● **PROBLEM STATEMENT**: Isolate every line in the data with the string "free" and copy it.

● **TASK INPUT**:
#####

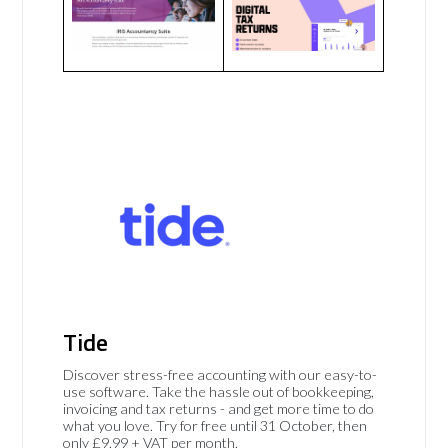
Tide
Discover stress-free accounting with our easy-to-
use software. Take the hassle out of bookkeeping,
invoicing and tax returns - and get more time to do
what you love. Try for free until 31 October, then
only £9.99 + VAT per month.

#####

● **OUTPUT**:
Discover stress-free accounting with our easy-to-
what you love. Try for free until 31 October, then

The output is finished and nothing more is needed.